If I had the human anatomy model now, maybe I could look at it with a little more objectivity. I might discover the reason the pieces didn’t seem to fit was that I wasn’t following the directions carefully enough. I was probably following my own idea of where the various parts were intended to go. It doesn’t mean that I would know any more about what all those pieces represented. It doesn’t mean that I would know any more about what their function in the human body was, or that I would be happier with the end product. It would just mean the end product I had in hand would match the picture on the box. You know, kind of like the end product that finally left my parents home; the one that matched the directions they got with the “Georgie kit.”
Of course when I look at the “model” in the mirror now I realize that a few, shall we say, alterations and modifications have taken place over the years. What’s happened over the years is that I’ve consciously and subconsciously adapted internal and external personality traits of people who’ve come in and out of my life. Those parts and pieces of other “models” have been used in place of the original ones. The result is a combination of patchwork quilting and modified model building.
During the years when “George” was being a salesman and learning the tricks of the trade by way of various sales courses, one of the facets of selling he was schooled in was the practice of mirroring the client. I always thought he wasn’t very good at it at the time, but in retrospect I realize that the habit became so internalized that it was happening automatically in virtually every aspect of our life. It became such an unconscious part of the modeling, and quilting effort which is me, that at times I realize I have unconsciously picked up a mannerism of speech or motion that I found attractive in another person.
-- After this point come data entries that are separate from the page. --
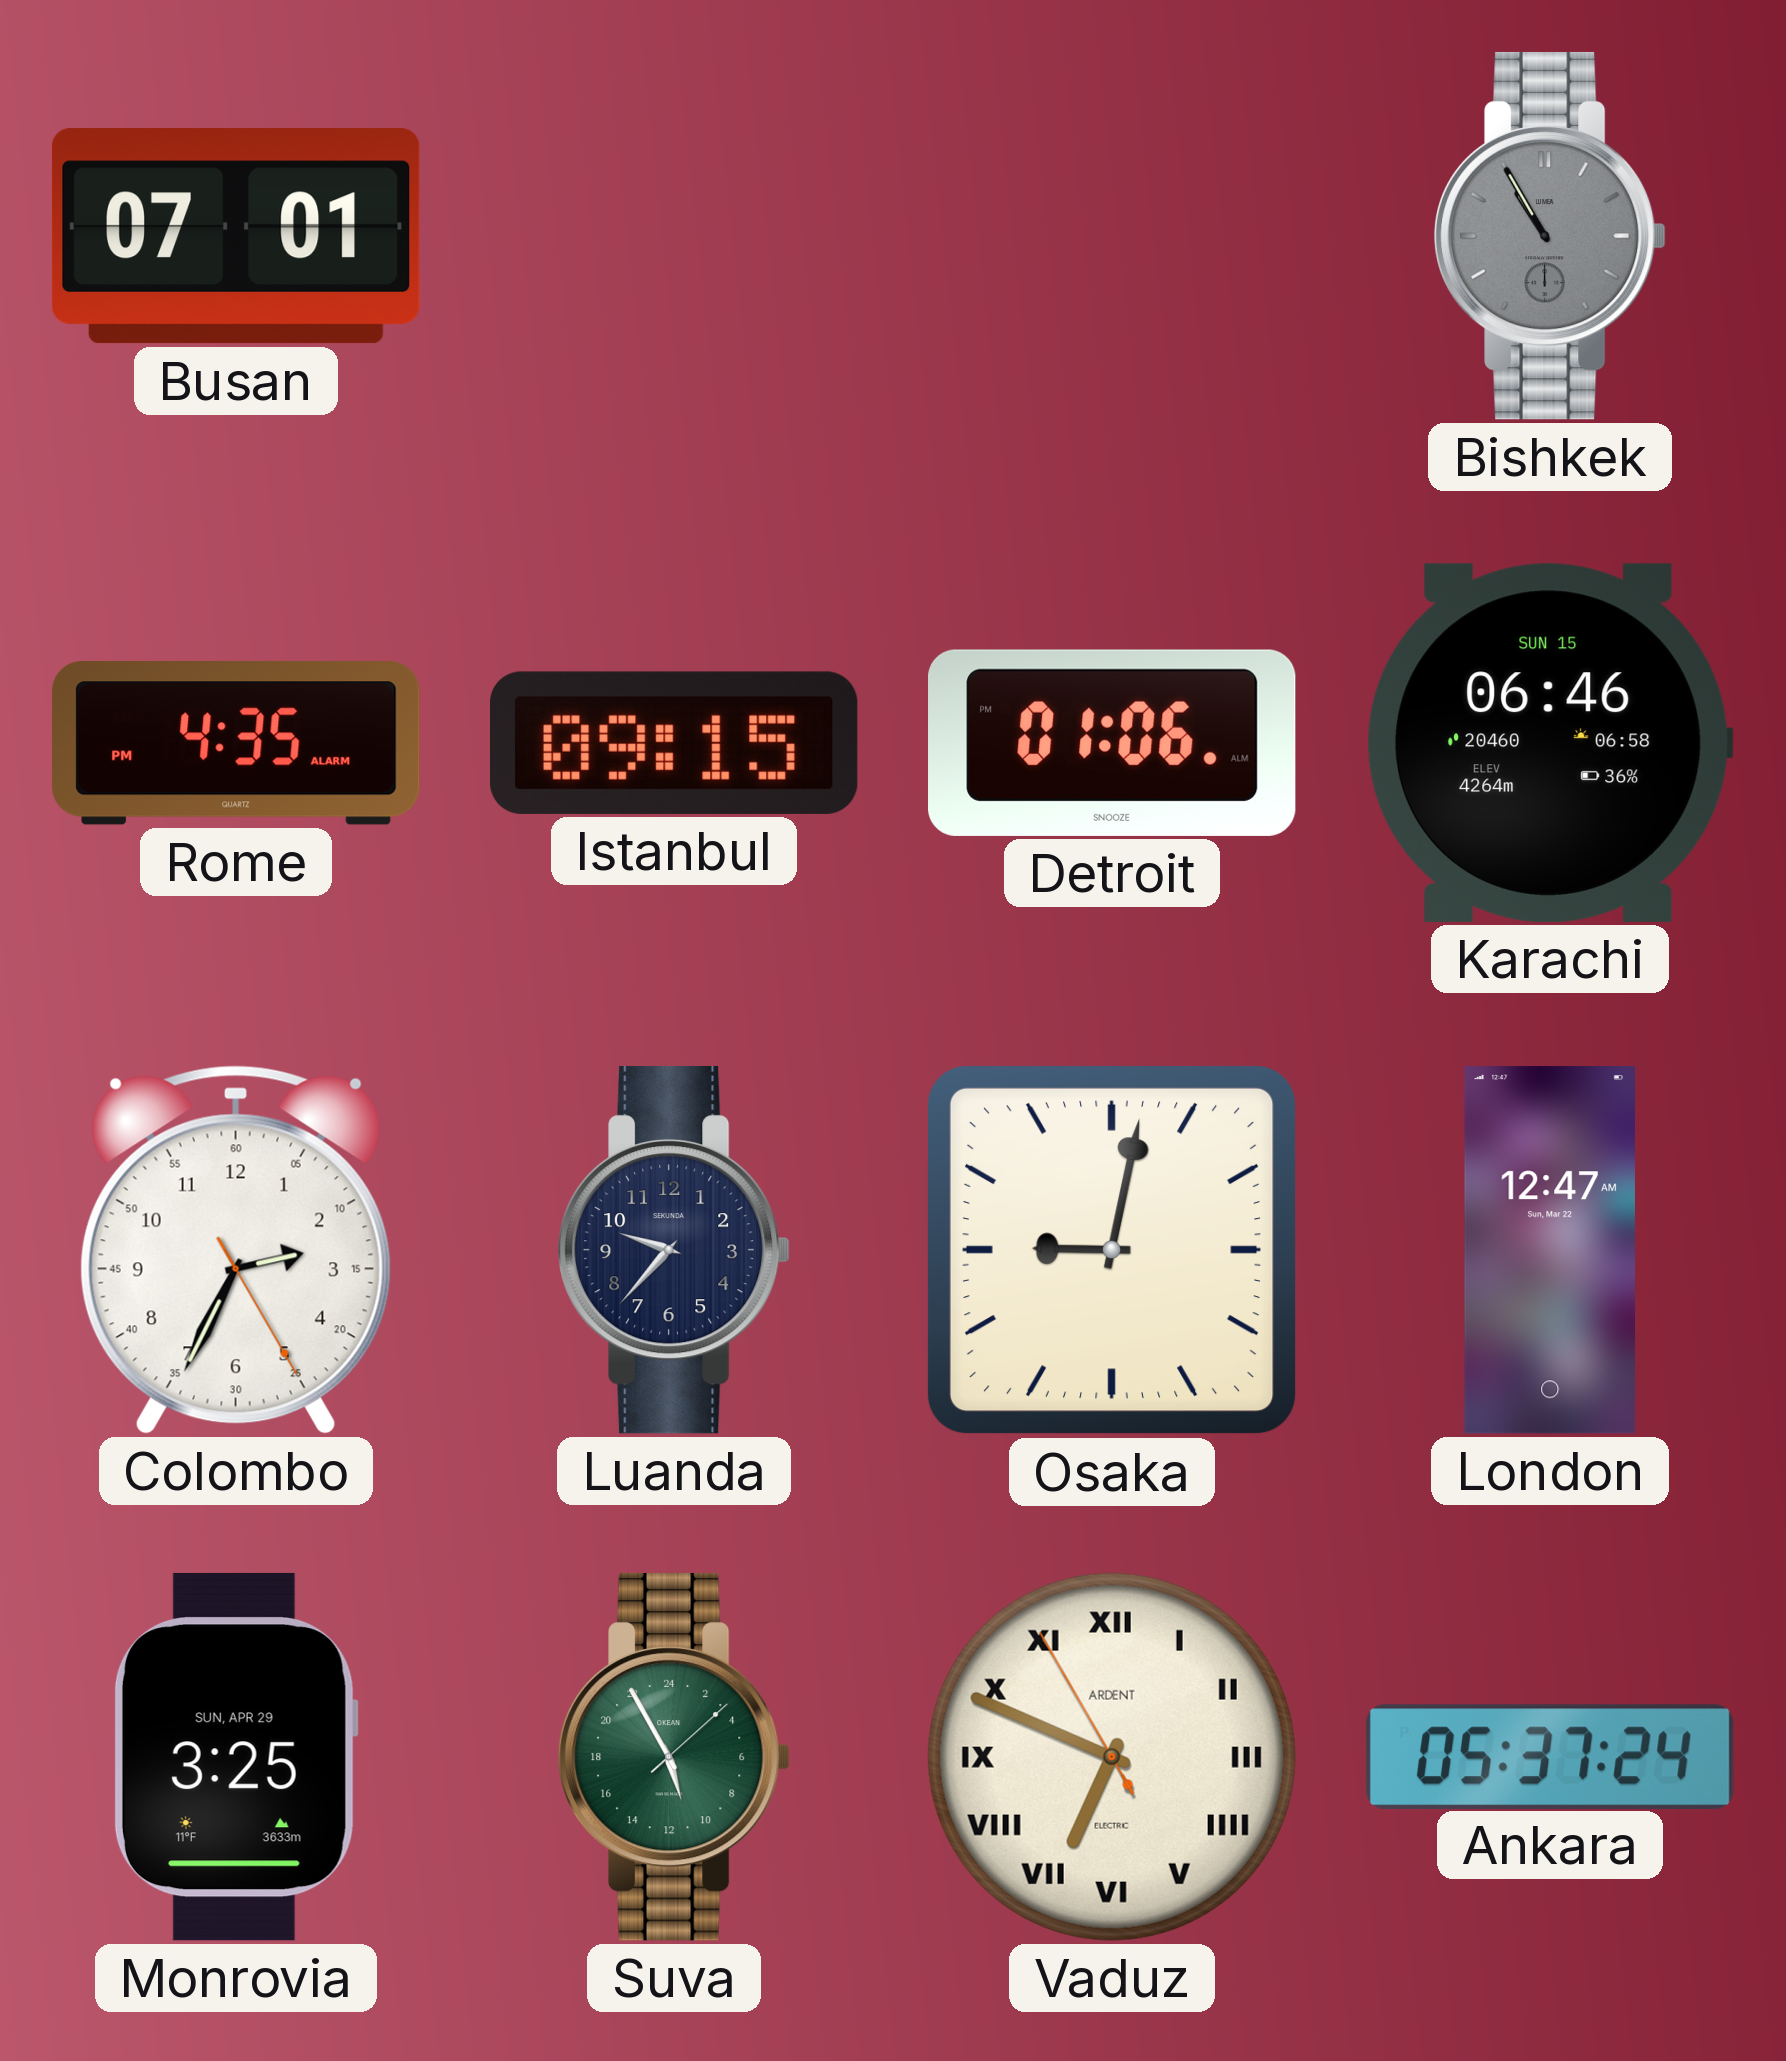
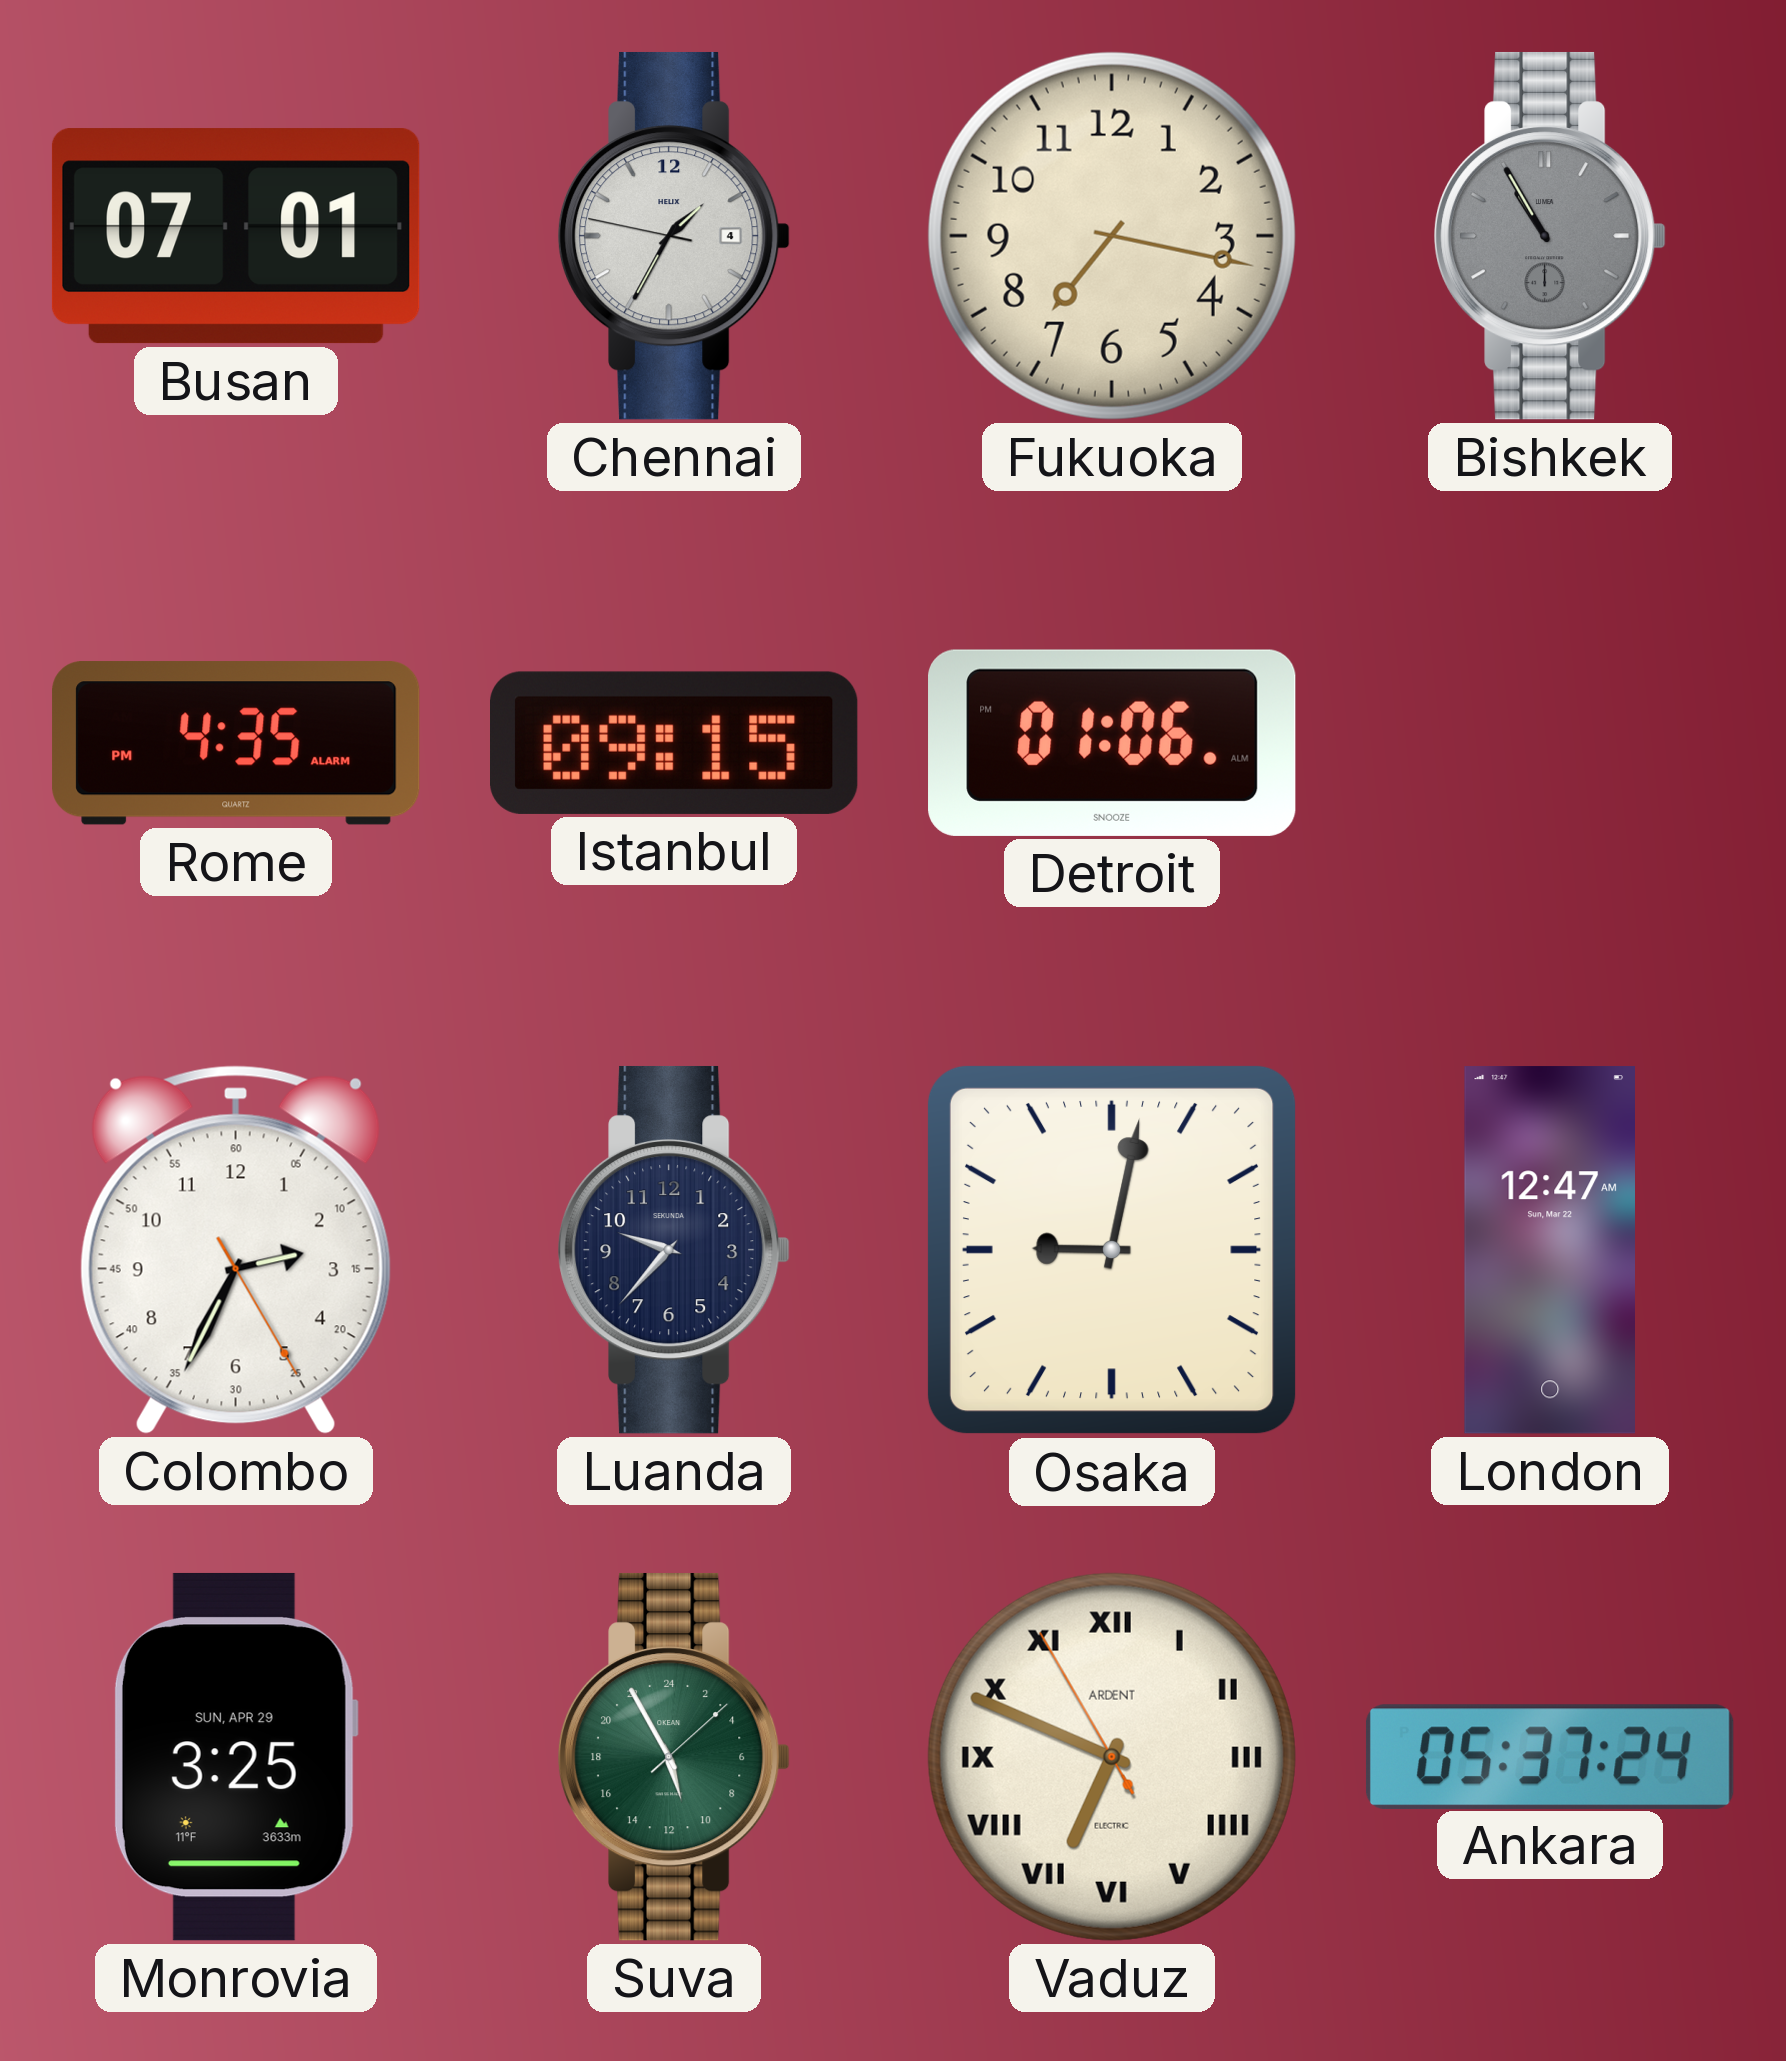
Chennai: none -> 1:34
Fukuoka: none -> 7:17
Karachi: 06:46 -> none
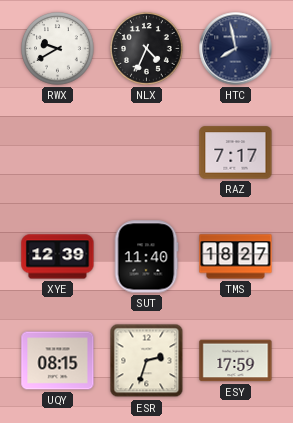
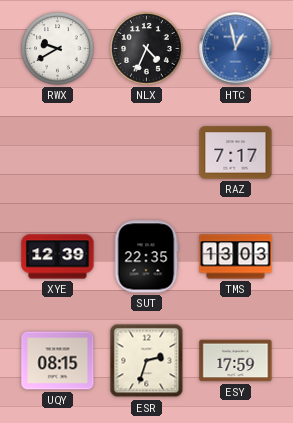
HTC: 7:58 -> 12:58
HTC dial: navy -> blue
SUT: 11:40 -> 22:35
TMS: 18:27 -> 13:03
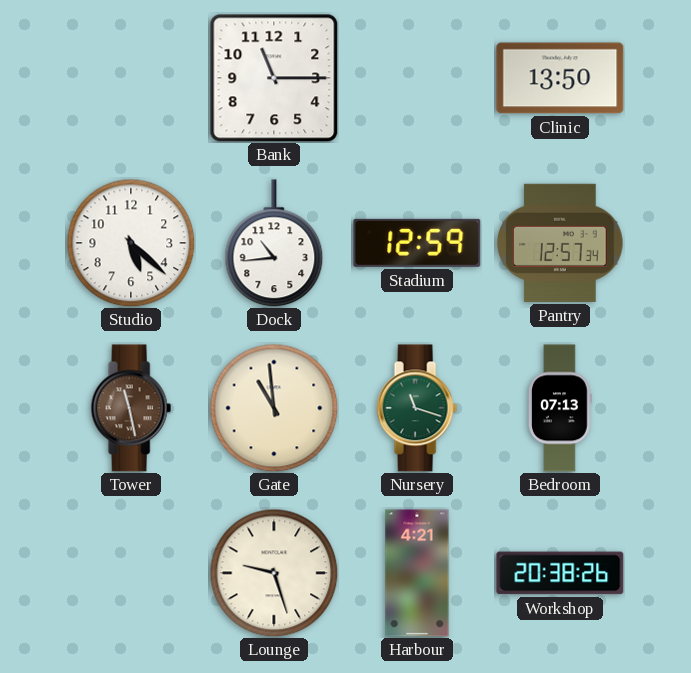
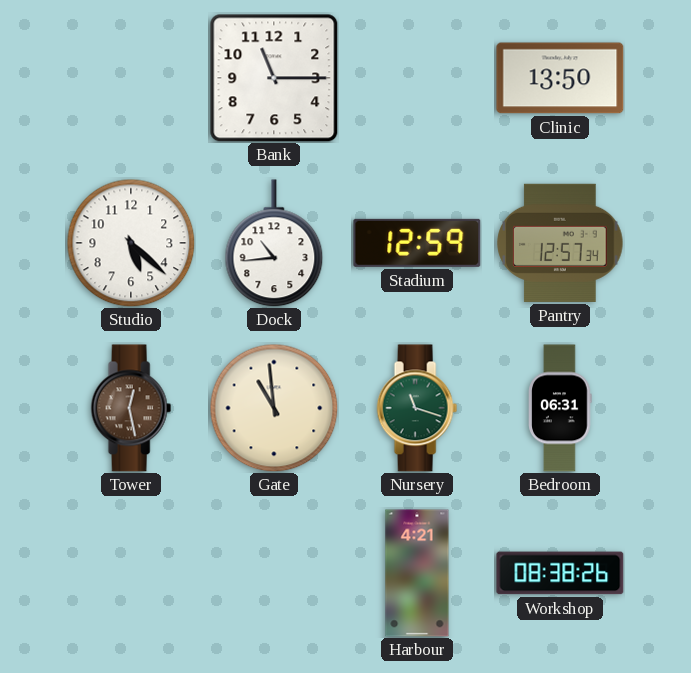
Tower: 11:28 -> 12:28
Bedroom: 07:13 -> 06:31
Lounge: 9:27 -> none
Workshop: 20:38 -> 08:38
I think we all see at least small parts of our parents in ourselves. My nearly flat feet came from Dad. My overall size came from Mom along with the sense of humor, which my best friend Vince honed and sharpened, and which I consciously modeled. My sense of style and poise I made a very conscious effort to model after Marilyn who felt that the original model looked a little too much like a hooker and as a result tended to act a little too much like a hooker. These are the visual parts of who I’ve become. The internal parts, the parts hidden beneath the paint, the odd parts from other models, are covered by the bits and pieces of quilting fabric which make up who I expose to the world. But, it’s the framework beneath is what makes up the essence of who I’ve become under the watchful eye and skill of the Master Model Builder/Quilter.
To add just one more bit of symbolism I would refer to Jeremiah 18:1-6 “The Lord gave another message to Jeremiah. He said, ‘go down to the shop where clay pots and jars are made. I will speak to you while you are there. So I did as he told me and found the potter working at his wheel. But the jar he was making do not turn out as he had hoped so the potter squashed the jar into a lump of clay and started again.”
“Then the Lord game me this message: ‘O Israel, can I not do to you as this potter has done to his clay? As the clay is in the potter’s hand so are you in my hand.”
After all my work at modeling and quilting and mirroring, the day I finally surrendered and bowed my head at an intersection on my way to work and in essence said, “I give up. I will be what You intend me to be”; God squashed me into a figurative lump and then began taking me apart and reassembling me the way He wanted me. The amazing thing to me is that He threw very few parts away. He just reassembled and shaped them into a more attractive quilt and functional model … or clay pot if you prefer.